Kali Pertama

1.6K 151 13
                                    

Sudah hampir dua jam lamanya, Joshua berada di sebuah rumah sakit swasta terbesar di kota.

Tidak sendirian, ia bersama keempat sahabatnya, Choi Seungcheol, Yoon Jeonghan, Moon Junhui dan Chwe Hansol, duduk tepat di depan ruang ICU.

Sesekali, keempatnya berdiri hingga berjalan mondar-mandir dengan manik melekat pada pintu, berharap akan segera mendengar kabar baik dari dalam.

Tak jarang, Joshua dan Hansol mendekati Jeonghan, menepuk pundaknya pelan sambil membisiki kalimat penyemangat.

Seungcheol dan Jun bahkan tak segan merangkul tubuh kurus pemuda berparas androginy itu untuk menguatkannya.

Ayah Jeonghan, didiagnosa mengalami Guillain-Barre Syndrome. Sebuah penyakit langka yang terjadi ketika sistem imun tubuh menyerang saraf-saraf.

Awalnya sang ayah hanya berobat biasa, namun sejak beberapa hari terakhir, penyakit itu semakin parah hingga membuatnya harus dilarikan ke rumah sakit.
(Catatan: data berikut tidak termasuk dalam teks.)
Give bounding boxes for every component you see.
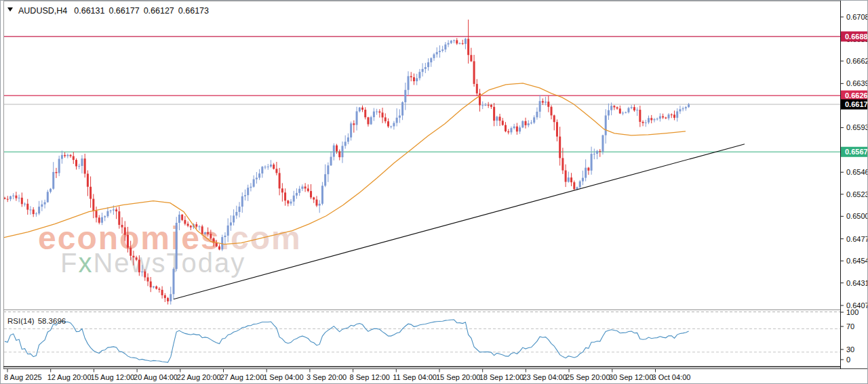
axis-badges: 0.668810.662650.656770.66173 xyxy=(841,31,868,156)
quote-open: 0.66131 xyxy=(74,6,104,16)
price-axis-label: 0.65465 xyxy=(846,168,868,176)
price-axis-label: 0.64770 xyxy=(846,235,868,243)
rsi-axis-label: 30 xyxy=(846,345,854,354)
rsi-indicator-value: 58.3696 xyxy=(38,317,66,325)
svg-text:AUDUSD,H40.661310.661770.66127: AUDUSD,H40.661310.661770.661270.66173 xyxy=(18,6,209,16)
time-axis-label: 1 Sep 04:00 xyxy=(263,373,303,381)
quote-line: AUDUSD,H40.661310.661770.661270.66173 xyxy=(7,6,209,16)
time-axis-label: 30 Sep 12:00 xyxy=(609,373,653,381)
time-axis-label: 20 Aug 04:00 xyxy=(134,373,178,381)
rsi-axis[interactable]: 10070300 xyxy=(841,308,859,364)
price-axis-label: 0.64310 xyxy=(846,279,868,287)
watermark-tagline-rest: NewsToday xyxy=(93,248,245,278)
svg-text:FxNewsToday: FxNewsToday xyxy=(60,248,245,278)
price-axis-label: 0.64540 xyxy=(846,257,868,265)
price-badge: 0.66881 xyxy=(845,33,868,41)
chart-canvas: economies.com FxNewsToday 0.670850.66855… xyxy=(1,1,868,384)
price-axis-label: 0.65235 xyxy=(846,190,868,198)
time-axis-label: 8 Aug 2025 xyxy=(4,373,42,381)
time-axis-label: 22 Aug 20:00 xyxy=(177,373,221,381)
price-axis-label: 0.66625 xyxy=(846,57,868,65)
price-badge: 0.65677 xyxy=(845,148,868,156)
rsi-indicator-name: RSI(14) xyxy=(7,317,35,325)
time-axis-label: 3 Oct 04:00 xyxy=(652,373,691,381)
time-axis-label: 27 Aug 12:00 xyxy=(220,373,264,381)
time-axis-label: 8 Sep 12:00 xyxy=(350,373,390,381)
price-axis[interactable]: 0.670850.668550.666250.663900.659300.654… xyxy=(841,13,868,310)
rsi-axis-label: 0 xyxy=(846,356,850,364)
time-axis-label: 15 Aug 12:00 xyxy=(90,373,134,381)
price-axis-label: 0.67085 xyxy=(846,13,868,21)
rsi-axis-label: 100 xyxy=(846,308,859,316)
time-axis-label: 23 Sep 04:00 xyxy=(522,373,566,381)
time-axis-label: 3 Sep 20:00 xyxy=(307,373,347,381)
mt4-chart-window: economies.com FxNewsToday 0.670850.66855… xyxy=(0,0,868,384)
time-axis-label: 25 Sep 20:00 xyxy=(566,373,610,381)
price-axis-label: 0.65930 xyxy=(846,123,868,131)
price-badge: 0.66173 xyxy=(845,100,868,108)
time-axis-label: 11 Sep 04:00 xyxy=(393,373,437,381)
rsi-axis-label: 70 xyxy=(846,322,854,330)
time-axis-label: 12 Aug 20:00 xyxy=(47,373,92,381)
quote-close: 0.66173 xyxy=(178,6,209,16)
time-axis-label: 15 Sep 20:00 xyxy=(436,373,480,381)
watermark-fx-icon: x xyxy=(78,248,93,278)
price-axis-label: 0.65005 xyxy=(846,212,868,220)
quote-low: 0.66127 xyxy=(144,6,174,16)
rsi-panel[interactable] xyxy=(3,313,840,367)
time-axis[interactable]: 8 Aug 202512 Aug 20:0015 Aug 12:0020 Aug… xyxy=(4,369,690,382)
time-axis-label: 18 Sep 12:00 xyxy=(479,373,524,381)
price-axis-label: 0.66390 xyxy=(846,79,868,87)
quote-high: 0.66177 xyxy=(108,6,139,16)
watermark-tagline-f: F xyxy=(60,248,78,278)
quote-symbol: AUDUSD,H4 xyxy=(18,6,67,16)
price-badge: 0.66265 xyxy=(845,91,868,100)
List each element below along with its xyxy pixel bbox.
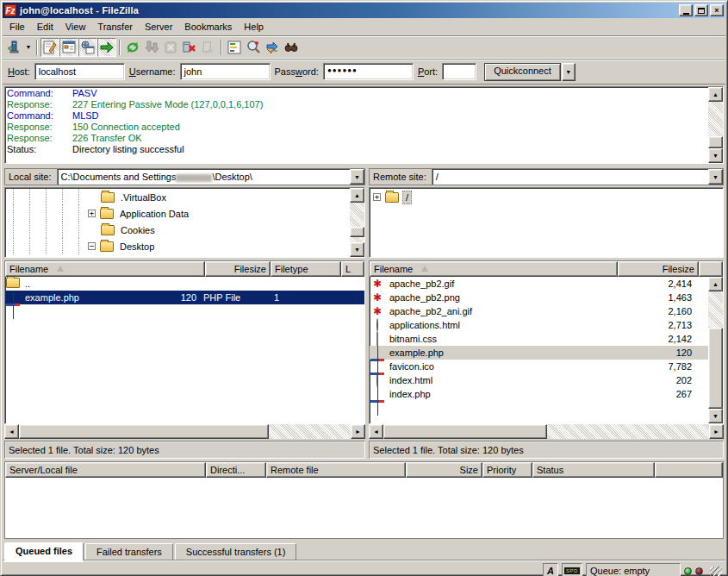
- scrollbar-thumb[interactable]: [350, 227, 364, 237]
- column-filename[interactable]: Filename: [370, 261, 618, 277]
- transfer-type-indicator[interactable]: A: [543, 563, 558, 576]
- remote-horizontal-scrollbar[interactable]: ◄ ►: [369, 424, 724, 439]
- toggle-local-tree-button[interactable]: [59, 38, 78, 57]
- reconnect-button[interactable]: [199, 38, 218, 57]
- port-input[interactable]: [442, 63, 476, 80]
- scrollbar-thumb[interactable]: [708, 328, 723, 409]
- refresh-button[interactable]: [123, 38, 142, 57]
- menu-file[interactable]: File: [3, 19, 31, 34]
- host-input[interactable]: localhost: [34, 63, 125, 80]
- directory-filters-button[interactable]: [225, 38, 244, 57]
- password-input[interactable]: ●●●●●●: [323, 63, 414, 80]
- file-row-apache-pb2-gif[interactable]: ✱ apache_pb2.gif 2,414: [370, 277, 708, 291]
- directory-comparison-button[interactable]: [244, 38, 263, 57]
- column-filename[interactable]: Filename: [5, 261, 205, 277]
- column-direction[interactable]: Directi...: [206, 462, 266, 478]
- tree-item-root[interactable]: + /: [370, 189, 723, 205]
- column-status[interactable]: Status: [532, 462, 655, 478]
- expand-icon[interactable]: +: [88, 210, 96, 217]
- column-filesize[interactable]: Filesize: [618, 261, 699, 277]
- tree-item-virtualbox[interactable]: .VirtualBox: [5, 189, 350, 205]
- file-row-index-php[interactable]: index.php 267: [370, 387, 708, 401]
- column-last-modified[interactable]: L: [341, 261, 364, 277]
- scroll-up-icon[interactable]: ▲: [708, 277, 723, 291]
- file-row-example-php[interactable]: example.php 120 PHP File 1: [5, 291, 364, 304]
- menu-server[interactable]: Server: [139, 19, 178, 34]
- column-filesize[interactable]: Filesize: [205, 261, 271, 277]
- column-server-local-file[interactable]: Server/Local file: [5, 462, 206, 478]
- tab-failed-transfers[interactable]: Failed transfers: [85, 543, 173, 560]
- quickconnect-button[interactable]: Quickconnect: [484, 63, 561, 81]
- scroll-left-icon[interactable]: ◄: [4, 424, 19, 439]
- scroll-down-icon[interactable]: ▼: [350, 242, 364, 257]
- speed-limit-indicator[interactable]: SPD: [562, 563, 582, 576]
- local-horizontal-scrollbar[interactable]: ◄ ►: [4, 424, 365, 439]
- expand-icon[interactable]: +: [373, 193, 381, 201]
- column-priority[interactable]: Priority: [482, 462, 532, 478]
- file-row-bitnami-css[interactable]: bitnami.css 2,142: [370, 332, 708, 346]
- scroll-left-icon[interactable]: ◄: [369, 424, 383, 439]
- file-row-favicon-ico[interactable]: favicon.ico 7,782: [370, 360, 708, 373]
- scroll-up-icon[interactable]: ▲: [708, 87, 723, 102]
- column-remote-file[interactable]: Remote file: [266, 462, 406, 478]
- disconnect-button[interactable]: [180, 38, 199, 57]
- quickconnect-dropdown[interactable]: ▼: [562, 63, 576, 81]
- message-log[interactable]: Command:PASV Response:227 Entering Passi…: [5, 87, 708, 163]
- remote-list-scrollbar[interactable]: ▲ ▼: [708, 277, 723, 423]
- file-row-example-php[interactable]: example.php 120: [370, 346, 708, 360]
- remote-site-combo[interactable]: / ▼: [432, 168, 724, 185]
- local-path[interactable]: C:\Documents and Settings\Desktop\: [58, 169, 350, 185]
- collapse-icon[interactable]: −: [88, 242, 96, 250]
- site-manager-dropdown[interactable]: ▼: [23, 38, 34, 57]
- scrollbar-thumb[interactable]: [383, 424, 547, 439]
- site-manager-button[interactable]: [4, 38, 23, 57]
- local-site-combo[interactable]: C:\Documents and Settings\Desktop\ ▼: [57, 168, 365, 185]
- scroll-right-icon[interactable]: ►: [709, 424, 724, 439]
- cancel-operation-button[interactable]: [161, 38, 180, 57]
- php-file-icon: [370, 347, 384, 359]
- remote-tree-body[interactable]: + /: [370, 188, 723, 257]
- local-tree-scrollbar[interactable]: ▲ ▼: [350, 188, 364, 257]
- local-site-combo-button[interactable]: ▼: [350, 169, 364, 185]
- tab-queued-files[interactable]: Queued files: [4, 542, 84, 560]
- queue-body[interactable]: [5, 478, 723, 538]
- column-filetype[interactable]: Filetype: [271, 261, 341, 277]
- find-files-button[interactable]: [282, 38, 301, 57]
- minimize-button[interactable]: [679, 4, 693, 16]
- menu-edit[interactable]: Edit: [31, 19, 59, 34]
- scrollbar-thumb[interactable]: [708, 136, 723, 148]
- scroll-up-icon[interactable]: ▲: [350, 188, 364, 203]
- menu-transfer[interactable]: Transfer: [91, 19, 139, 34]
- menu-help[interactable]: Help: [238, 19, 270, 34]
- directory-comparison-icon: [246, 40, 261, 55]
- file-row-parent-dir[interactable]: ..: [5, 277, 364, 291]
- file-row-applications-html[interactable]: applications.html 2,713: [370, 318, 708, 332]
- tree-item-cookies[interactable]: Cookies: [5, 222, 350, 238]
- scrollbar-thumb[interactable]: [19, 424, 269, 439]
- close-button[interactable]: ×: [710, 4, 724, 16]
- process-queue-button[interactable]: [142, 38, 161, 57]
- resize-grip[interactable]: [710, 567, 722, 576]
- maximize-button[interactable]: [694, 4, 708, 16]
- tree-item-desktop[interactable]: − Desktop: [5, 238, 350, 254]
- remote-site-combo-button[interactable]: ▼: [708, 169, 723, 185]
- tab-successful-transfers[interactable]: Successful transfers (1): [175, 543, 297, 560]
- menu-bookmarks[interactable]: Bookmarks: [178, 19, 238, 34]
- scroll-down-icon[interactable]: ▼: [708, 409, 723, 423]
- scroll-down-icon[interactable]: ▼: [708, 148, 723, 163]
- file-row-apache-pb2-png[interactable]: ✱ apache_pb2.png 1,463: [370, 291, 708, 304]
- toggle-message-log-button[interactable]: [40, 38, 59, 57]
- scroll-right-icon[interactable]: ►: [351, 424, 365, 439]
- toggle-remote-tree-button[interactable]: [78, 38, 97, 57]
- column-size[interactable]: Size: [406, 462, 482, 478]
- username-input[interactable]: john: [180, 63, 271, 80]
- toggle-transfer-queue-button[interactable]: [97, 38, 116, 57]
- local-tree-body[interactable]: .VirtualBox + Application Data Cookies: [5, 188, 350, 257]
- tree-item-application-data[interactable]: + Application Data: [5, 205, 350, 222]
- file-row-index-html[interactable]: index.html 202: [370, 373, 708, 387]
- log-vertical-scrollbar[interactable]: ▲ ▼: [708, 87, 723, 163]
- menu-view[interactable]: View: [59, 19, 92, 34]
- file-row-apache-pb2-ani-gif[interactable]: ✱ apache_pb2_ani.gif 2,160: [370, 304, 708, 318]
- synchronized-browsing-button[interactable]: [263, 38, 282, 57]
- remote-path[interactable]: /: [432, 169, 708, 185]
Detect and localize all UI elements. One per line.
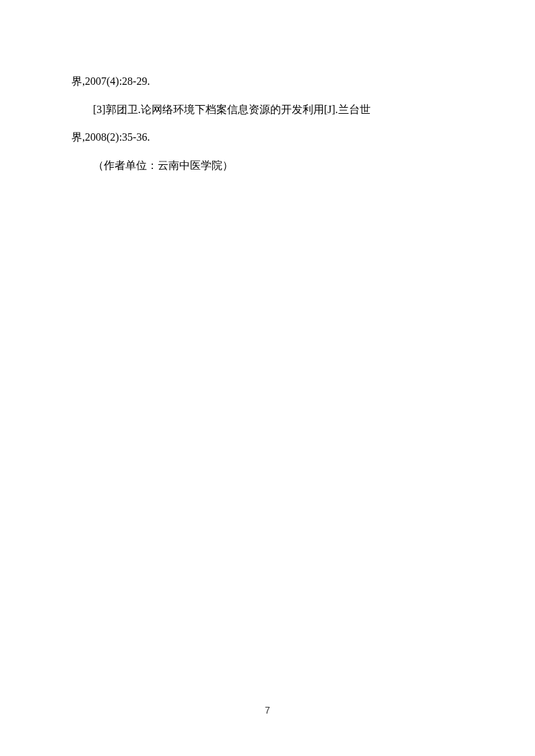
reference-item-3-line2: 界,2008(2):35-36. bbox=[71, 123, 464, 151]
page-content: 界,2007(4):28-29. [3]郭团卫.论网络环境下档案信息资源的开发利… bbox=[0, 0, 535, 179]
author-affiliation: （作者单位：云南中医学院） bbox=[71, 151, 464, 180]
page-number: 7 bbox=[0, 705, 535, 716]
reference-continuation-line: 界,2007(4):28-29. bbox=[71, 67, 464, 96]
reference-item-3-line1: [3]郭团卫.论网络环境下档案信息资源的开发利用[J].兰台世 bbox=[71, 96, 464, 124]
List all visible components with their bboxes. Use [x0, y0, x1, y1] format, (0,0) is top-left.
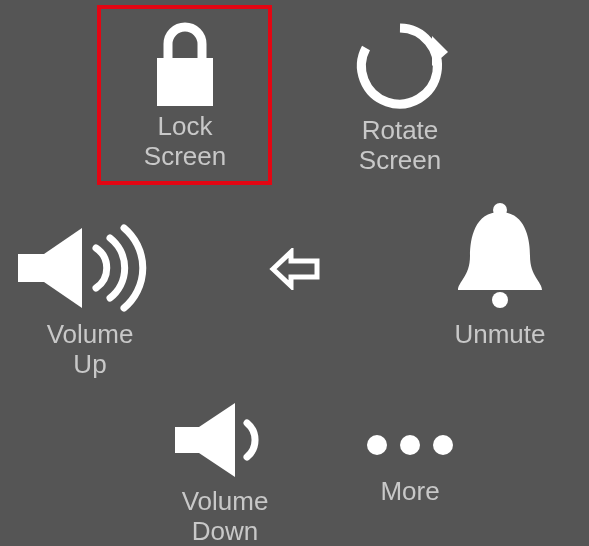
lock-icon — [145, 18, 225, 110]
lock-screen-label: Lock Screen — [144, 112, 226, 172]
rotate-screen-label: Rotate Screen — [359, 116, 441, 176]
volume-up-icon — [10, 218, 170, 318]
volume-up-label: Volume Up — [47, 320, 134, 380]
unmute-button[interactable]: Unmute — [420, 198, 580, 350]
svg-point-5 — [492, 292, 508, 308]
svg-rect-0 — [157, 58, 213, 106]
lock-screen-button[interactable]: Lock Screen — [120, 18, 250, 172]
svg-rect-6 — [175, 427, 199, 453]
rotate-icon — [350, 18, 450, 114]
rotate-screen-button[interactable]: Rotate Screen — [325, 18, 475, 176]
more-button[interactable]: More — [335, 415, 485, 507]
volume-down-button[interactable]: Volume Down — [150, 395, 300, 546]
svg-rect-2 — [18, 254, 44, 282]
volume-down-icon — [165, 395, 285, 485]
volume-down-label: Volume Down — [182, 487, 269, 546]
more-label: More — [380, 477, 439, 507]
back-arrow-icon — [269, 248, 321, 290]
back-button[interactable] — [265, 248, 325, 292]
more-icon — [355, 415, 465, 475]
unmute-label: Unmute — [454, 320, 545, 350]
svg-marker-3 — [44, 228, 82, 308]
svg-point-8 — [367, 435, 387, 455]
svg-marker-7 — [199, 403, 235, 477]
svg-point-10 — [433, 435, 453, 455]
volume-up-button[interactable]: Volume Up — [5, 218, 175, 380]
bell-icon — [440, 198, 560, 318]
svg-point-9 — [400, 435, 420, 455]
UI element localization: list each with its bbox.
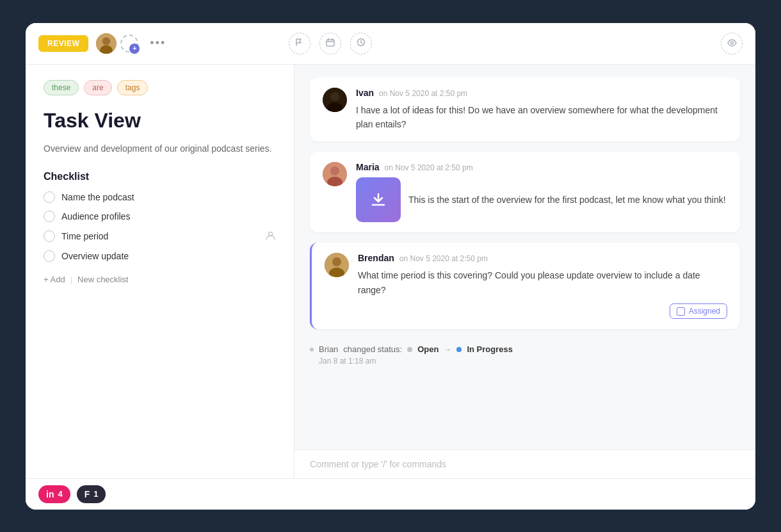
checklist-checkbox-2[interactable] <box>44 211 55 222</box>
comment-text-ivan: I have a lot of ideas for this! Do we ha… <box>356 103 727 132</box>
status-change: Brian changed status: Open → In Progress… <box>310 339 740 371</box>
attachment-thumbnail[interactable] <box>356 177 401 222</box>
figma-count: 1 <box>93 489 98 499</box>
eye-icon <box>727 38 737 49</box>
svg-rect-3 <box>326 40 334 46</box>
comment-header-maria: Maria on Nov 5 2020 at 2:50 pm <box>356 162 727 172</box>
comment-author-brendan: Brendan <box>358 253 394 263</box>
comment-maria: Maria on Nov 5 2020 at 2:50 pm This is t… <box>310 152 740 232</box>
flag-button[interactable] <box>289 33 310 54</box>
status-arrow: → <box>444 345 451 354</box>
assignee-icon-3 <box>265 230 276 243</box>
task-title: Task View <box>44 108 276 133</box>
add-checklist-item-button[interactable]: + Add <box>44 275 65 284</box>
add-icon: + <box>129 44 140 54</box>
status-change-author: Brian <box>319 344 338 354</box>
assigned-button[interactable]: Assigned <box>670 303 727 319</box>
svg-point-1 <box>102 37 110 45</box>
tag-tags[interactable]: tags <box>117 80 149 95</box>
status-change-row: Brian changed status: Open → In Progress <box>310 344 740 354</box>
add-member-button[interactable]: + <box>120 35 138 52</box>
checklist-actions: + Add | New checklist <box>44 275 276 284</box>
comment-ivan: Ivan on Nov 5 2020 at 2:50 pm I have a l… <box>310 77 740 142</box>
comment-text-maria: This is the start of the overview for th… <box>408 193 726 207</box>
assigned-row: Assigned <box>358 303 727 319</box>
linkedin-count: 4 <box>58 489 62 499</box>
comment-author-maria: Maria <box>356 162 380 172</box>
new-checklist-button[interactable]: New checklist <box>77 275 128 284</box>
status-time: Jan 8 at 1:18 am <box>310 357 740 366</box>
comment-time-ivan: on Nov 5 2020 at 2:50 pm <box>379 89 467 98</box>
comment-body-maria: Maria on Nov 5 2020 at 2:50 pm This is t… <box>356 162 727 222</box>
checklist-title: Checklist <box>44 171 276 182</box>
bottom-bar: in 4 F 1 <box>26 478 755 510</box>
comment-with-attachment: This is the start of the overview for th… <box>356 177 727 222</box>
figma-badge[interactable]: F 1 <box>77 485 106 503</box>
avatar-ivan <box>323 88 347 112</box>
checklist-checkbox-4[interactable] <box>44 250 55 262</box>
status-to-label: In Progress <box>467 344 513 354</box>
toolbar: REVIEW + ••• <box>26 23 755 65</box>
more-options-button[interactable]: ••• <box>145 34 171 52</box>
figma-icon: F <box>85 489 90 499</box>
linkedin-icon: in <box>46 489 54 499</box>
comment-text-brendan: What time period is this covering? Could… <box>358 268 727 297</box>
checklist-checkbox-3[interactable] <box>44 230 55 242</box>
toolbar-right <box>519 33 743 54</box>
avatar-brendan <box>325 253 349 277</box>
assigned-label: Assigned <box>689 307 720 316</box>
eye-button[interactable] <box>721 33 743 54</box>
comment-body-brendan: Brendan on Nov 5 2020 at 2:50 pm What ti… <box>358 253 727 319</box>
checklist-item: Name the podcast <box>44 191 276 203</box>
checklist-item-label-4: Overview update <box>61 251 129 261</box>
status-change-action: changed status: <box>343 344 402 354</box>
checklist-item-label-3: Time period <box>61 231 108 241</box>
avatar-group: + <box>95 32 138 55</box>
divider: | <box>70 275 72 284</box>
clock-icon <box>357 38 366 49</box>
assigned-checkbox <box>677 307 685 316</box>
status-dot-indicator <box>310 348 314 351</box>
toolbar-left: REVIEW + ••• <box>38 32 262 55</box>
main-content: these are tags Task View Overview and de… <box>26 65 755 478</box>
checklist-item-label-1: Name the podcast <box>61 192 134 202</box>
comment-body-ivan: Ivan on Nov 5 2020 at 2:50 pm I have a l… <box>356 88 727 132</box>
svg-point-14 <box>332 257 341 266</box>
comment-brendan: Brendan on Nov 5 2020 at 2:50 pm What ti… <box>310 243 740 329</box>
right-panel: Ivan on Nov 5 2020 at 2:50 pm I have a l… <box>294 65 755 478</box>
comments-area: Ivan on Nov 5 2020 at 2:50 pm I have a l… <box>294 65 755 449</box>
svg-point-2 <box>101 45 113 54</box>
app-container: REVIEW + ••• <box>26 23 755 510</box>
linkedin-badge[interactable]: in 4 <box>38 485 70 503</box>
status-from-dot <box>407 347 412 352</box>
svg-point-5 <box>730 42 733 44</box>
review-badge: REVIEW <box>38 35 88 52</box>
clock-button[interactable] <box>350 33 372 54</box>
tag-these[interactable]: these <box>44 80 79 95</box>
comment-time-maria: on Nov 5 2020 at 2:50 pm <box>385 163 473 172</box>
checklist-item: Audience profiles <box>44 211 276 222</box>
status-from-label: Open <box>417 344 439 354</box>
tag-are[interactable]: are <box>84 80 111 95</box>
calendar-button[interactable] <box>319 33 341 54</box>
toolbar-center <box>270 33 512 54</box>
calendar-icon <box>326 38 335 49</box>
status-to-dot <box>456 347 462 352</box>
comment-input[interactable] <box>310 459 740 469</box>
checklist-item-label-2: Audience profiles <box>61 211 130 222</box>
comment-author-ivan: Ivan <box>356 88 374 98</box>
avatar <box>95 32 118 55</box>
comment-input-area <box>294 449 755 478</box>
avatar-maria <box>323 162 347 186</box>
svg-point-11 <box>330 166 339 175</box>
comment-header-brendan: Brendan on Nov 5 2020 at 2:50 pm <box>358 253 727 263</box>
svg-point-8 <box>330 92 339 101</box>
checklist-items: Name the podcast Audience profiles Time … <box>44 191 276 262</box>
tags-row: these are tags <box>44 80 276 95</box>
flag-icon <box>295 38 304 49</box>
comment-header-ivan: Ivan on Nov 5 2020 at 2:50 pm <box>356 88 727 98</box>
checklist-item: Time period <box>44 230 276 243</box>
left-panel: these are tags Task View Overview and de… <box>26 65 294 478</box>
task-description: Overview and development of our original… <box>44 141 276 156</box>
checklist-checkbox-1[interactable] <box>44 191 55 203</box>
Yang dinantikan pun tiba. Sign board di atas pintu ICU padam dan tak berapa lama, dokter yang menangani Tuan Yoon keluar.

Kelima orang pemuda yang menunggu, dengan segera menghampiri tenaga medis tersebut, dimana Jeonghan menjadi orang pertama yang berbicara.

"Bagaimana kondisi ayah saya, dok?" Raut penuh kekhawatiran tak bisa ia sembunyikan.

Sang dokter membuka masker bedahnya sebelum mulai memberitahu kondisi sebenarnya.

"Tindakan plasmapheresis memang akhirnya sudah berhasil dilakukan. Karena kalian sedikit terlambat membawanya kemari, pasien memang berhasil melewati masa kritis, namun kelumpuhan tak dapat dihindari,"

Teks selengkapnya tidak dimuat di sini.